We described why the set of all realvalued functions defined

We described why the set of all real-valued functions defined on the interval [a, b] is a vector space. The set of all continuous functions on [a, b], which we sometimes write as C[a, b] is a subspace. (a) What facts about continuous functions from calculus prove that C[a, b] is in fact a subspace? (b) Show that {f elementof C[a, b]: f(a) = f(b)} is a subspace of C[a, b].

Solution

Let V be the vector space of all real valued functions on [a,b] and

W be the set of all continuous functions on [a,b].

Clearly W is a subset of V.

(a) W is a subspace of V.

Proof: Let f and g be in V.

we know that the sum of two continuous functions is continuous.

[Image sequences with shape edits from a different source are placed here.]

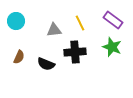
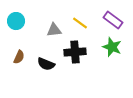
yellow line: rotated 28 degrees counterclockwise
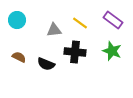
cyan circle: moved 1 px right, 1 px up
green star: moved 4 px down
black cross: rotated 10 degrees clockwise
brown semicircle: rotated 88 degrees counterclockwise
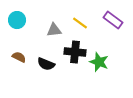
green star: moved 13 px left, 11 px down
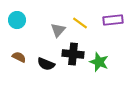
purple rectangle: rotated 42 degrees counterclockwise
gray triangle: moved 4 px right; rotated 42 degrees counterclockwise
black cross: moved 2 px left, 2 px down
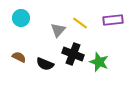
cyan circle: moved 4 px right, 2 px up
black cross: rotated 15 degrees clockwise
black semicircle: moved 1 px left
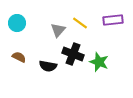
cyan circle: moved 4 px left, 5 px down
black semicircle: moved 3 px right, 2 px down; rotated 12 degrees counterclockwise
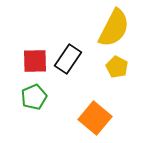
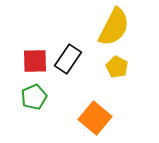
yellow semicircle: moved 1 px up
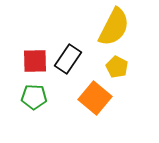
green pentagon: rotated 25 degrees clockwise
orange square: moved 20 px up
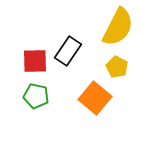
yellow semicircle: moved 4 px right
black rectangle: moved 8 px up
green pentagon: moved 2 px right, 1 px up; rotated 10 degrees clockwise
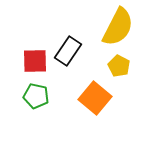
yellow pentagon: moved 2 px right, 1 px up
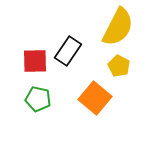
green pentagon: moved 2 px right, 3 px down
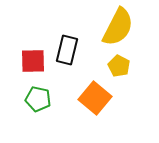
black rectangle: moved 1 px left, 1 px up; rotated 20 degrees counterclockwise
red square: moved 2 px left
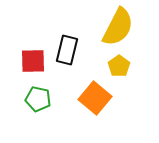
yellow pentagon: rotated 10 degrees clockwise
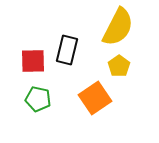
orange square: rotated 16 degrees clockwise
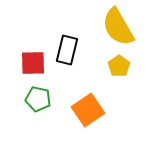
yellow semicircle: rotated 123 degrees clockwise
red square: moved 2 px down
orange square: moved 7 px left, 12 px down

So (f+g) , defined by (f+g)(x) =f(x) +g(x) is continuous on [a,b], as f and g are so.

Thus W is closed under (vector) addition.

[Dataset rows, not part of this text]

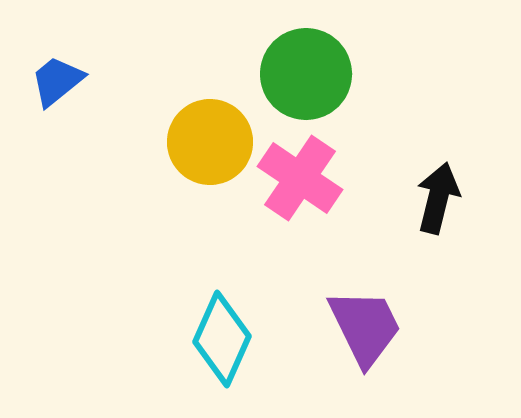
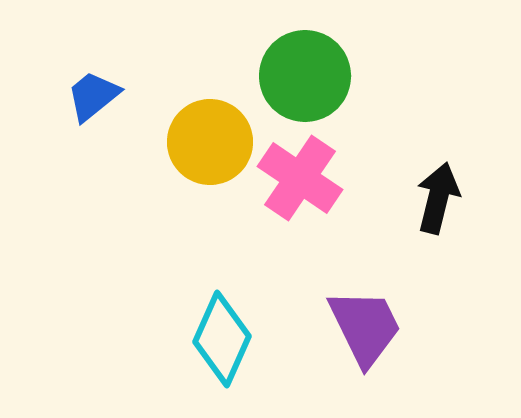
green circle: moved 1 px left, 2 px down
blue trapezoid: moved 36 px right, 15 px down
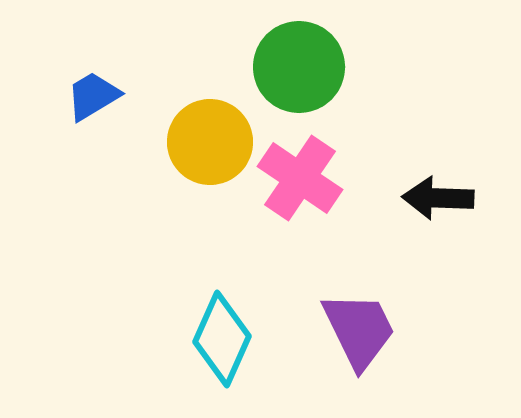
green circle: moved 6 px left, 9 px up
blue trapezoid: rotated 8 degrees clockwise
black arrow: rotated 102 degrees counterclockwise
purple trapezoid: moved 6 px left, 3 px down
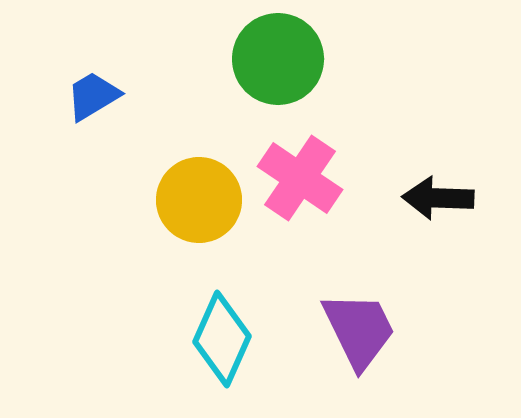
green circle: moved 21 px left, 8 px up
yellow circle: moved 11 px left, 58 px down
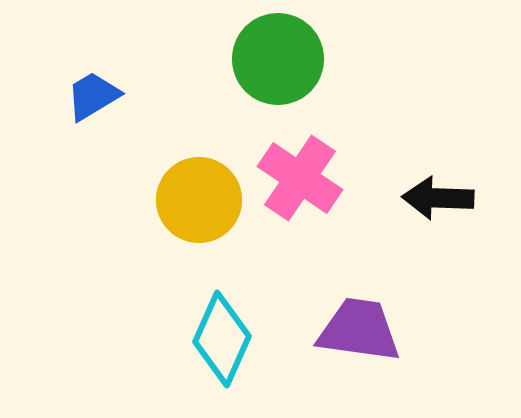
purple trapezoid: rotated 56 degrees counterclockwise
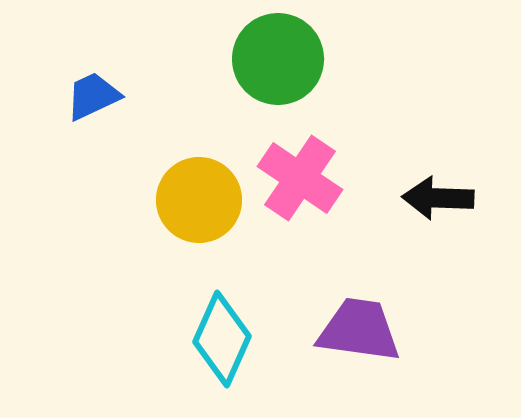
blue trapezoid: rotated 6 degrees clockwise
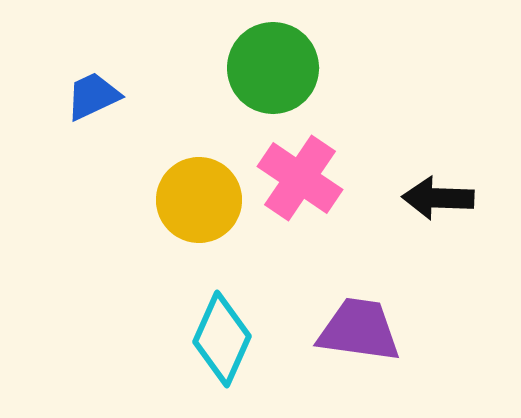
green circle: moved 5 px left, 9 px down
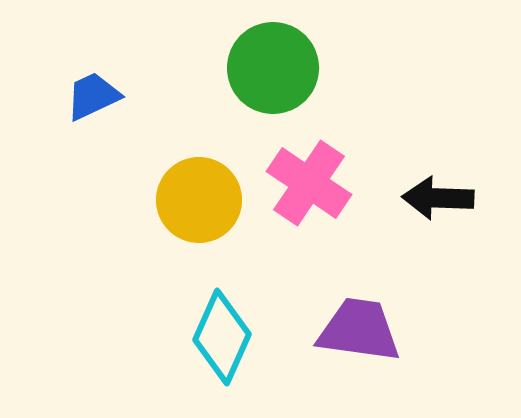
pink cross: moved 9 px right, 5 px down
cyan diamond: moved 2 px up
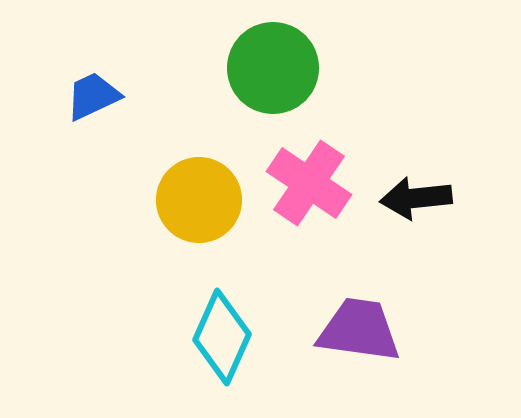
black arrow: moved 22 px left; rotated 8 degrees counterclockwise
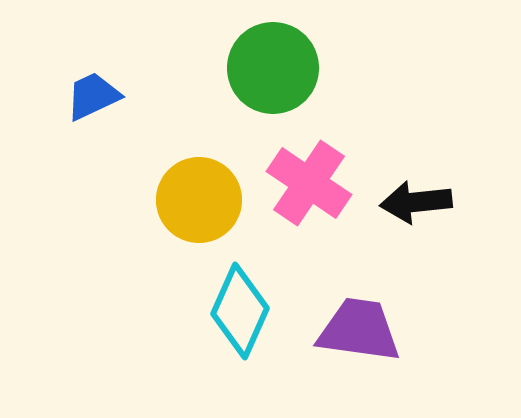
black arrow: moved 4 px down
cyan diamond: moved 18 px right, 26 px up
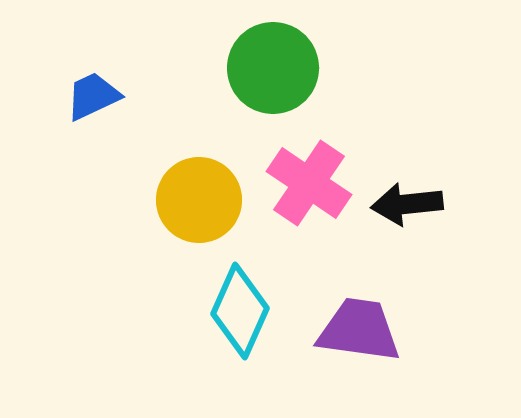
black arrow: moved 9 px left, 2 px down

Next, let f be in W, and c be a scalar-any real number.

f being continuous on [a,b], the function (cf) defined by (cf)(x)=cf(x) (this is the product two continuous functions, one of them constant and the other the function g) is continuous.

Thus W is closed under scalar multiplication.

These two facts prove that W is a subspace of V. (Note: The function 0 belongs to W--being a constant function, it is continuous)

(b) Now let U ={f: f continuous on [a,b] and f(a) =f(b)}.

To show that U is a subspace of W.=C[a,b].

1) U is additively closed.

If f and g belong to U, then f+g is clearly continuous on [a,b].

also (f+g)(a) =f(a)+g(a)

                    =f(b)+g(b) (as f and g belong to U)

                    = (f+g)(b).implies the sum f+g belongs to U

So U is additively closed.

(Note :the 0 function clearly belongs to U, as 0(a)=0(b) =0)

Let f be in U and c be any scalar.

(cf)(a) = c f(a)=cf(b) = (cf)(b) implies that U is closed under scalar multiplication.

Hence U is a subspace of W.